In what ways do you consider the product life cycle when designing?

We are soon launching a product with Humanscale​ that will be the most sustainable solution in this category. Humanscale is light years ahead of the rest of the industry. We’re designing it in ways where parts can't get damaged because we understand how they're used, we try to use less materials, create less waste. They [Humanscale] actually go out of their way to find alternatives to the status quo. They partner with businesses that are cleaning up the oceans, employing people that are doing things to improve our environment. Material science to create better solutions for our world. ​ That’s really fascinating to me and appreciate working with a company with such a thorough appreciation for doing the right thing.



As someone who has worked as a designer in the US and Europe, what do you see as the difference between European and American design, and how do you see the two influencing one another?

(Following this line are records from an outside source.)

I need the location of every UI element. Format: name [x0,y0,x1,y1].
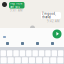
button[interactable]: Send [52,30,62,38]
staticText: 9:41 AM [10,9,22,12]
staticText: I'm good, thanks! [42,12,56,19]
button[interactable]: Attachment [30,40,45,47]
button[interactable]: Attachment [15,40,30,47]
button[interactable]: Attachment [0,40,15,47]
button[interactable]: Attachment [45,40,60,47]
staticText: 9:42 AM [47,19,59,23]
staticText: Hey! How are you [10,2,22,9]
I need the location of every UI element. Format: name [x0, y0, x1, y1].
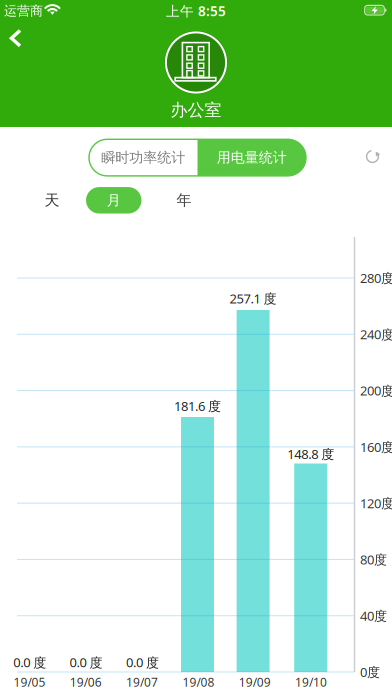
staticText: 上午 8:55 [166, 2, 226, 20]
staticText: 0.0 度 [70, 653, 103, 671]
staticText: 0.0 度 [126, 653, 159, 671]
staticText: 运营商 [4, 3, 43, 19]
staticText: 0.0 度 [13, 653, 46, 671]
staticText: 257.1 度 [230, 290, 277, 307]
staticText: 19/05 [14, 674, 46, 690]
button[interactable]: 刷新 [360, 144, 384, 168]
staticText: 80度 [360, 551, 387, 568]
staticText: 200度 [360, 382, 392, 399]
button[interactable]: 用电量统计 [198, 140, 306, 176]
staticText: 160度 [360, 438, 392, 456]
staticText: 办公室 [170, 99, 222, 121]
staticText: 148.8 度 [287, 445, 334, 463]
staticText: 19/10 [295, 674, 327, 690]
staticText: 19/06 [70, 674, 102, 690]
staticText: 181.6 度 [174, 397, 221, 415]
button[interactable]: 瞬时功率统计 [89, 140, 197, 176]
staticText: 天 [44, 191, 60, 210]
button[interactable]: 年 [164, 186, 204, 214]
button[interactable]: 返回 [0, 0, 36, 36]
staticText: 0度 [360, 663, 380, 681]
staticText: 240度 [360, 325, 392, 343]
staticText: 月 [107, 192, 121, 209]
button[interactable]: 天 [32, 186, 72, 214]
staticText: 19/09 [239, 674, 271, 690]
staticText: 120度 [360, 494, 392, 512]
staticText: 40度 [360, 607, 387, 625]
staticText: 280度 [360, 269, 392, 287]
staticText: 年 [176, 191, 192, 210]
staticText: 19/07 [126, 674, 158, 690]
staticText: 瞬时功率统计 [101, 149, 185, 166]
staticText: 19/08 [182, 674, 214, 690]
staticText: 用电量统计 [217, 149, 287, 166]
button[interactable]: 月 [86, 187, 142, 214]
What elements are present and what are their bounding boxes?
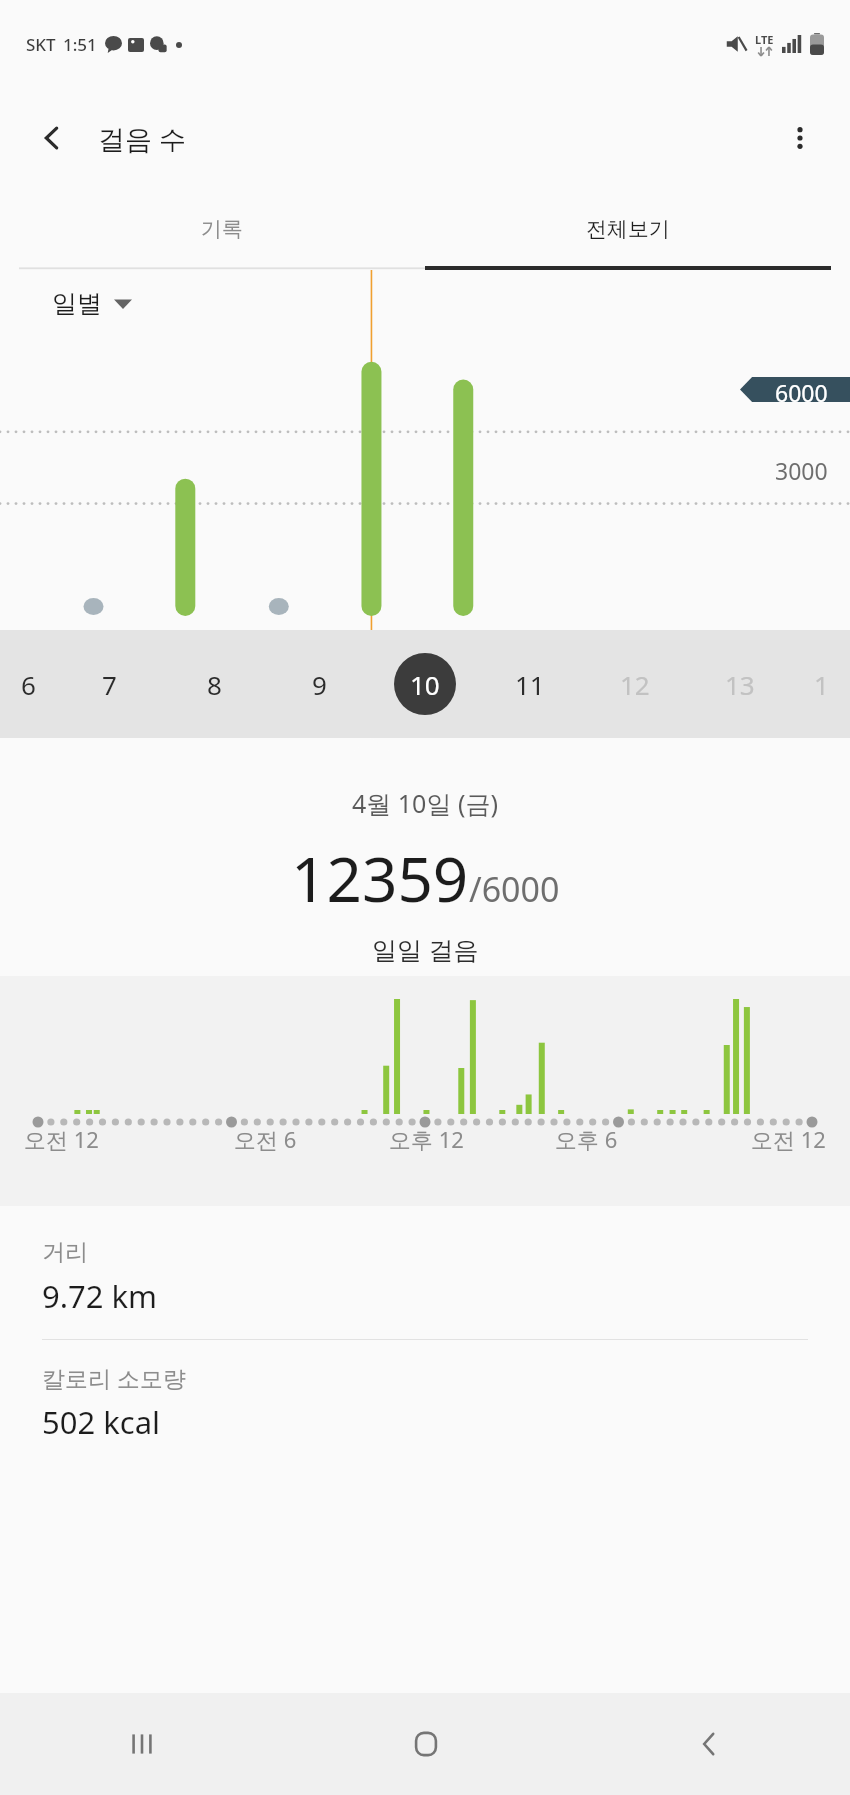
staticText: 기록 (201, 216, 243, 242)
staticText: 9 (312, 667, 327, 702)
staticText: 9.72 km (42, 1275, 158, 1317)
staticText: 오전 12 (24, 1124, 99, 1154)
button[interactable]: Back (567, 1693, 850, 1795)
staticText: 오전 6 (234, 1124, 297, 1154)
staticText: LTE (755, 32, 774, 47)
staticText: 1 (814, 667, 829, 702)
staticText: 전체보기 (586, 216, 670, 242)
staticText: 오후 6 (555, 1124, 618, 1154)
button[interactable]: 9 (267, 630, 372, 738)
staticText: 502 kcal (42, 1401, 161, 1443)
staticText: SKT (26, 33, 56, 56)
staticText: 12359 (291, 836, 469, 920)
staticText: 칼로리 소모량 (42, 1362, 186, 1393)
staticText: 13 (725, 667, 755, 702)
button[interactable]: 6 (0, 630, 57, 738)
staticText: 일별 (52, 288, 102, 319)
staticText: 3000 (775, 455, 828, 486)
button[interactable]: 기록 (19, 188, 425, 270)
staticText: 1:51 (63, 33, 97, 56)
staticText: 거리 (42, 1238, 88, 1267)
button[interactable]: 일별 (52, 288, 132, 319)
staticText: 오후 12 (389, 1124, 464, 1154)
button[interactable]: 칼로리 소모량 (0, 1340, 850, 1465)
staticText: 일일 걸음 (372, 932, 479, 966)
staticText: 6 (21, 667, 36, 702)
button[interactable]: 거리 (0, 1216, 850, 1340)
button[interactable]: 전체보기 (425, 188, 831, 270)
button[interactable]: Back (24, 110, 80, 166)
staticText: 11 (515, 667, 545, 702)
button[interactable]: Recent apps (0, 1693, 284, 1795)
button[interactable]: Home (284, 1693, 567, 1795)
button[interactable]: 13 (687, 630, 792, 738)
button[interactable]: 10 (372, 630, 477, 738)
button[interactable]: 7 (57, 630, 162, 738)
staticText: 8 (207, 667, 222, 702)
staticText: 오전 12 (751, 1124, 826, 1154)
button[interactable]: 8 (162, 630, 267, 738)
staticText: 10 (410, 667, 440, 702)
staticText: /6000 (469, 866, 560, 912)
button[interactable]: 11 (477, 630, 582, 738)
button[interactable]: 12 (582, 630, 687, 738)
staticText: 6000 (775, 377, 828, 408)
staticText: 12 (620, 667, 650, 702)
staticText: 걸음 수 (98, 120, 187, 157)
button[interactable]: More options (772, 110, 828, 166)
staticText: 7 (102, 667, 117, 702)
staticText: 4월 10일 (금) (352, 786, 498, 820)
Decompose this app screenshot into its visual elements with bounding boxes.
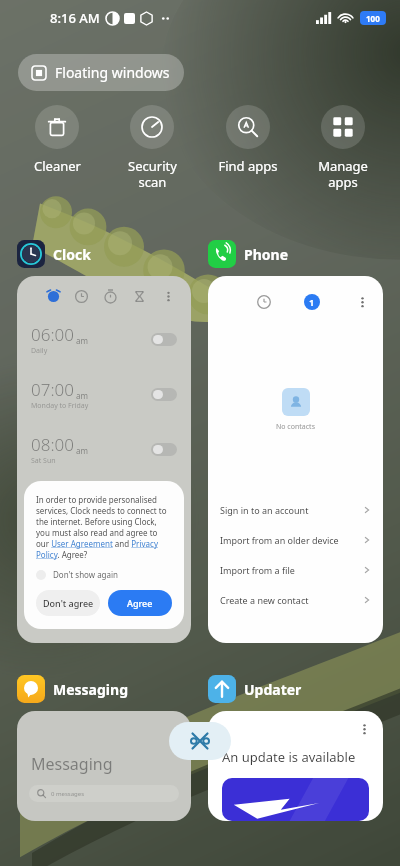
staticText: No contacts bbox=[276, 422, 315, 432]
staticText: Manage apps bbox=[318, 157, 368, 190]
button[interactable]: 06:00 bbox=[17, 276, 191, 643]
staticText: 06:00 bbox=[31, 323, 74, 346]
staticText: Messaging bbox=[31, 753, 113, 775]
button[interactable]: Manage apps bbox=[300, 101, 386, 194]
staticText: Import from an older device bbox=[220, 534, 339, 546]
button[interactable]: Floating windows bbox=[18, 54, 184, 91]
staticText: 08:00 bbox=[31, 433, 74, 456]
button[interactable]: 0 messages bbox=[29, 785, 179, 802]
staticText: Sat Sun bbox=[31, 456, 56, 466]
staticText: Updater bbox=[244, 680, 302, 699]
staticText: Agree bbox=[127, 597, 153, 609]
staticText: Don't agree bbox=[43, 597, 94, 609]
staticText: am bbox=[76, 335, 88, 346]
button[interactable]: Agree bbox=[108, 590, 172, 616]
button[interactable]: Security scan bbox=[109, 101, 195, 194]
button[interactable]: Sign in to an account bbox=[208, 495, 383, 525]
button[interactable]: Import from a file bbox=[208, 555, 383, 585]
staticText: Import from a file bbox=[220, 564, 295, 576]
button[interactable]: Import from an older device bbox=[208, 525, 383, 555]
staticText: Floating windows bbox=[55, 63, 170, 82]
staticText: Phone bbox=[244, 245, 289, 264]
button[interactable]: Don't show again bbox=[36, 569, 119, 580]
staticText: Find apps bbox=[218, 157, 278, 175]
button[interactable]: An update is available bbox=[208, 711, 383, 821]
staticText: Monday to Friday bbox=[31, 401, 89, 411]
staticText: am bbox=[76, 445, 88, 456]
staticText: 1 bbox=[309, 296, 315, 308]
staticText: 8:16 AM bbox=[50, 9, 100, 27]
staticText: Cleaner bbox=[34, 157, 81, 175]
staticText: 100 bbox=[366, 13, 380, 24]
staticText: Messaging bbox=[53, 680, 128, 699]
button[interactable] bbox=[151, 443, 177, 456]
staticText: Create a new contact bbox=[220, 594, 309, 606]
staticText: Daily bbox=[31, 346, 48, 356]
staticText: In order to provide personalised service… bbox=[36, 494, 172, 560]
button[interactable]: Split screen bbox=[169, 722, 231, 760]
button[interactable]: Messaging bbox=[17, 711, 191, 821]
button[interactable] bbox=[151, 333, 177, 346]
button[interactable]: Create a new contact bbox=[208, 585, 383, 615]
staticText: 0 messages bbox=[51, 790, 85, 798]
staticText: Sign in to an account bbox=[220, 504, 309, 516]
staticText: am bbox=[76, 390, 88, 401]
staticText: Security scan bbox=[128, 157, 177, 190]
button[interactable]: Cleaner bbox=[14, 101, 100, 179]
staticText: 07:00 bbox=[31, 378, 74, 401]
button[interactable]: Don't agree bbox=[36, 590, 100, 616]
button[interactable] bbox=[151, 388, 177, 401]
button[interactable]: 1 bbox=[208, 276, 383, 643]
staticText: Don't show again bbox=[53, 569, 119, 580]
button[interactable]: Find apps bbox=[205, 101, 291, 179]
staticText: An update is available bbox=[222, 748, 356, 766]
staticText: Clock bbox=[53, 245, 91, 264]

This is a huge conversation that can be had. Furniture businesses in Europe are owned by an individual. It's their passion. They didn't come from selling washing machines six months ago. It doesn't work that way there, it's a personal passion, a family heritage in many cases. ​ These times are changing however, with consolidation, and the longer generation more interested another spaces, that are in fact larger, more compelling, than furniture. Therefore, the future is unclear.

If you have a good relationship with a European company, they'll support your vision and it'll be ensured to the finish line, whereas in the US it's very democratic. There are people in meetings who’s names you don’t know, people that just came in from a different industry, and they might say they don't like the chair because they wouldn't put one in their living room. Design is born in the US more from a rational approach, whereas design in Europe is born from a passion, that's the really big difference. Its not a function of risk mitigation as the MBA’s are educated in the USA... in Europe, it is a way of life.

After all is said and done, there is a flip side, depending on which metric you use to measure. ​ Sales or beauty? I love making beautiful work, and working with the Europeans, though at the end of the day, I am drawn to the business of design, which is more interesting in the USA. ​ It is a rational approach, because it's how you can sustain a business. It's really hard to sustain it through passion. I spend a lot of my time doing that work also, because it really makes me feel good, it's where my heart is. I like to switch between the two, but they definitely don't fit together. European designers often struggle in the US and vice versa.

Are there any American designers or American design thoughts that have inspired you and that you see as doing something different in the world?

Living as an American in Europe for 10 years, you'd catch a lot of flack for being American in terms of some of the politics but also for the lack of relevance in design. Many would ask, "American design is out of touch. How do you feel about that?" There were a few companies where I was one of the first American designers, like Zanotta and Fritz Hansen which for me, I felt like a pioneer. It would be a tough argument with my coleagues. But then I'd say, "Well, hold on - Apple computers, Coca-Cola, IBM.” These are some of the greatest designs mankind's ever made. It's considered tech, but it's actually design at its highest level. That's inspired me. What Elon Musk has been able to achieve with some of his work, not so much in the execution, that's less important to me, but just in the visionary mindset. These are all very much designed-led businesses. At the same time, they're helping shape our culture. I'm really inspired by what I see coming out of the stage in that way, not so much in the furniture way, but in the "bigger D" design way… and honestly, Europe has to catch up on this front in my opinion.